Task statement
Each line that includes "value" must be copied from the records.

Source data Block Start

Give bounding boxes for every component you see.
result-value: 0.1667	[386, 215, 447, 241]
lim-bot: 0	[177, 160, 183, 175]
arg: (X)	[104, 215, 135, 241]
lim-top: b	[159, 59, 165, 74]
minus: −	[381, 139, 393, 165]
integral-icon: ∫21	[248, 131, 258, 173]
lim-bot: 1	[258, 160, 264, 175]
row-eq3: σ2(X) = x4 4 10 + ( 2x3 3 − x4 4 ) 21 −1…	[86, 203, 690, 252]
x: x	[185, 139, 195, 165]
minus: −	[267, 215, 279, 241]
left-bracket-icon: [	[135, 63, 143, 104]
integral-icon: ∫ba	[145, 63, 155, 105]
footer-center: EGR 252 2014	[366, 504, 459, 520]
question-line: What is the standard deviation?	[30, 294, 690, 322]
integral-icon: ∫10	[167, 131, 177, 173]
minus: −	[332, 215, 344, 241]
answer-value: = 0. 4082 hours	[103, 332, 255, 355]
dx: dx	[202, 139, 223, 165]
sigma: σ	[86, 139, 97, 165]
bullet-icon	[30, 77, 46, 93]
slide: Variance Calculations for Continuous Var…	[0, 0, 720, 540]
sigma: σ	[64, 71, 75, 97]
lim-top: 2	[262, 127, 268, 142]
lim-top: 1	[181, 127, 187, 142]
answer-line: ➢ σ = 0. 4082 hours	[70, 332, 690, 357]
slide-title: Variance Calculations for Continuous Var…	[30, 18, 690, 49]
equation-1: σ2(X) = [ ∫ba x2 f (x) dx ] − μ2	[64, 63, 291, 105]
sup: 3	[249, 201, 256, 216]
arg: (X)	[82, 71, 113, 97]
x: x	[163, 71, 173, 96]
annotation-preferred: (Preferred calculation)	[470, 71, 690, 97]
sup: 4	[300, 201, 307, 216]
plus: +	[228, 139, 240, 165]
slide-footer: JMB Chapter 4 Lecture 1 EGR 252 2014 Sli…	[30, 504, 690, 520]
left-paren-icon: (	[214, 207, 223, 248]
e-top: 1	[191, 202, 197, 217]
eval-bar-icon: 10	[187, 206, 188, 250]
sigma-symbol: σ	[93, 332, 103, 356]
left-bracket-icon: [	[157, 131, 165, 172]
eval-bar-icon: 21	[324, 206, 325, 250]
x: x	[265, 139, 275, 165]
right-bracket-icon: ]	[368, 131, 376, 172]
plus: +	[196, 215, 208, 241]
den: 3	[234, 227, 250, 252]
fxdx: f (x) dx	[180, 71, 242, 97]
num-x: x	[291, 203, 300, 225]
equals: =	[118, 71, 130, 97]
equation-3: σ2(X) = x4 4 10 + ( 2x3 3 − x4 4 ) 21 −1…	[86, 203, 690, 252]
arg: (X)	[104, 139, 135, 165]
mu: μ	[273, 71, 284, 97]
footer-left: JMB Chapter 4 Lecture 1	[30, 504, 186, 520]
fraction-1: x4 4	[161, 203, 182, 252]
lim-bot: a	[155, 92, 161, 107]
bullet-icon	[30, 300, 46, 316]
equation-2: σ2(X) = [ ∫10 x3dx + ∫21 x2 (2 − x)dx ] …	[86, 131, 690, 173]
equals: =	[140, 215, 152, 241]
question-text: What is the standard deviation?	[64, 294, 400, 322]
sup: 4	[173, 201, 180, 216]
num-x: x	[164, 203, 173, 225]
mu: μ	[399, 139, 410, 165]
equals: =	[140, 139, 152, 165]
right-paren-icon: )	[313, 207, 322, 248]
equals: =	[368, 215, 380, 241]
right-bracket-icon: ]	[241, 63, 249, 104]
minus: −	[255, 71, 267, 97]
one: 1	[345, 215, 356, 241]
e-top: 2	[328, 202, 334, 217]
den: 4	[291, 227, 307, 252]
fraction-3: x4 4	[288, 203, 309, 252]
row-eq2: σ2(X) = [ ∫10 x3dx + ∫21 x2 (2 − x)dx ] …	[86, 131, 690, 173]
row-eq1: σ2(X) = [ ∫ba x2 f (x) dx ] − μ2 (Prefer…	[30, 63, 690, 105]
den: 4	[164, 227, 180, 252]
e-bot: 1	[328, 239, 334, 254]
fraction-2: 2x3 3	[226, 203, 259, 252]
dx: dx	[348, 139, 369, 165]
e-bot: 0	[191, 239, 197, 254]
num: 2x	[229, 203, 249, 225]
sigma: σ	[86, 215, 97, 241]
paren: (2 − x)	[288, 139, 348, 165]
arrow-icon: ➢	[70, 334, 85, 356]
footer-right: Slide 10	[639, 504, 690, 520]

Source data Block End

Answer area
result-value: 0.1667	[386, 215, 447, 241]
answer-value: = 0. 4082 hours	[103, 332, 255, 355]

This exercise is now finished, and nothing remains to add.